ASEAN's Groundbreaking First Joint Military Exercise in the South China Sea

ASEAN is poised to make history with landmark joint military exercises in the South China Sea. The decision, announced by ASEAN chair Indonesia, comes at a time of rising tension and uncertainty in the region. The decision was announced by ASEAN chair Indonesia following a meeting of military commanders from the 10 ASEAN member states in Indonesia. The exercise will take place in the North Natuna Sea, the area closest to the South China Sea.

Scheduled for September, the joint military exercise aims to strengthen "ASEAN centrality," according to Admiral Yudo Margono, commander of the TNI. However, the exercise will not include combat operations. The main objective is to strengthen cooperation and unity among ASEAN members.

The South China Sea has long been a point of contention, with the United States and China vying for influence, and has tested ASEAN's unity in recent years.

Julius Widjojono, a spokesman for the Indonesian military, also stressed that the exercise was related to the high risk of disasters in Southeast Asia.

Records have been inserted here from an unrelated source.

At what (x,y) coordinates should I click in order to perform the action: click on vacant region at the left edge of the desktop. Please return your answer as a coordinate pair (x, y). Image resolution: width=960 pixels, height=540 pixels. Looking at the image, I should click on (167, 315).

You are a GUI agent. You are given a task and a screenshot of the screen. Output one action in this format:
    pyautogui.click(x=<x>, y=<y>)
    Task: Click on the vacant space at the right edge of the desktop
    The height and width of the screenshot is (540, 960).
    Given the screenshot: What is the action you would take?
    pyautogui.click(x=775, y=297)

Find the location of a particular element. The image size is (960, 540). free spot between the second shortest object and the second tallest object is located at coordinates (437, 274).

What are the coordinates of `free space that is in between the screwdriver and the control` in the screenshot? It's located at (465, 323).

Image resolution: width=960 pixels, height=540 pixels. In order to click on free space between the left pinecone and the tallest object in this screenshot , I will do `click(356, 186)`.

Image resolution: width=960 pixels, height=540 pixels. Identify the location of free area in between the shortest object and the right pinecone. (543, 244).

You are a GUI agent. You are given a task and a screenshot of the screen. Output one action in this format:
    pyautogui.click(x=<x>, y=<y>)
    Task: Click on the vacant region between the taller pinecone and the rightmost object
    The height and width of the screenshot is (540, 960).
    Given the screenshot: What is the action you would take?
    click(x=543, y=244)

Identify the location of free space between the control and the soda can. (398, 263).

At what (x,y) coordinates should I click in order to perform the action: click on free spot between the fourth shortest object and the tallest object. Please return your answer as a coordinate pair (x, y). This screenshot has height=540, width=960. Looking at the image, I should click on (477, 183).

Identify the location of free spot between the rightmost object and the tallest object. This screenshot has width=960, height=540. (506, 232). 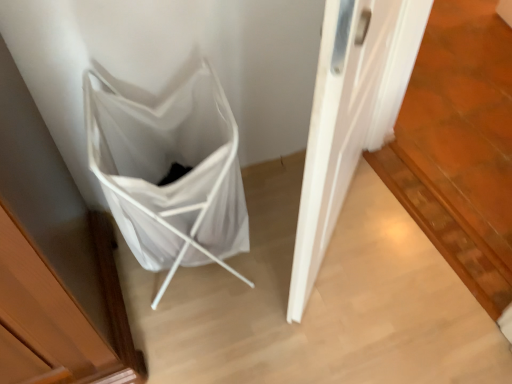 Question: In terms of height, does white matte door at center look taller or shorter compared to white fabric folding chair at lower left?

Choices:
 (A) tall
 (B) short

Answer: (A)

Question: From the image's perspective, relative to white fabric folding chair at lower left, is white matte door at center above or below?

Choices:
 (A) below
 (B) above

Answer: (B)

Question: Looking at their shapes, would you say white matte door at center is wider or thinner than white fabric folding chair at lower left?

Choices:
 (A) thin
 (B) wide

Answer: (A)

Question: From a real-world perspective, is white fabric folding chair at lower left physically located above or below white matte door at center?

Choices:
 (A) above
 (B) below

Answer: (B)

Question: Is white fabric folding chair at lower left taller or shorter than white matte door at center?

Choices:
 (A) tall
 (B) short

Answer: (B)

Question: Is white fabric folding chair at lower left wider or thinner than white matte door at center?

Choices:
 (A) wide
 (B) thin

Answer: (A)

Question: Looking at the image, does white fabric folding chair at lower left seem bigger or smaller compared to white matte door at center?

Choices:
 (A) big
 (B) small

Answer: (B)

With an annual trade value of about $3.5 trillion, the South China Sea is a very important trade route in the region. Therefore, it is imperative to enhance cooperation and preparedness in dealing with potential disasters.

This is also inextricably linked to China, which has increased its assertiveness in the South China Sea through the extensive deployment of coast guard vessels and fishing boats, extending its presence to 1,500 kilometers from its coastline. China's expansive claims, based on its historic "nine-dash line" map, were ruled legally baseless by an international arbitral tribunal in 2016.

ASEAN countries such as Vietnam, the Philippines, Brunei, and Malaysia also have conflicting territorial claims with China, which claims sovereignty over vast areas of sea, including parts of Indonesia's exclusive economic zone (EEZ).

On the other hand, ASEAN has long pushed for a maritime code of conduct with China, and some of its member states have had disputes with Beijing. For example, Vietnam has criticized Chinese incursions near gas blocks in its EEZ, while the Philippines has denounced China's aggressive tactics and joint patrol plans with the United States. China, however, insists that coast guard operations in disputed waters are routine activities within its sovereign territory.

Therefore, ASEAN's joint military exercises in the South China Sea are expected to enhance regional cooperation, reduce tensions, and maintain stability and security in the region.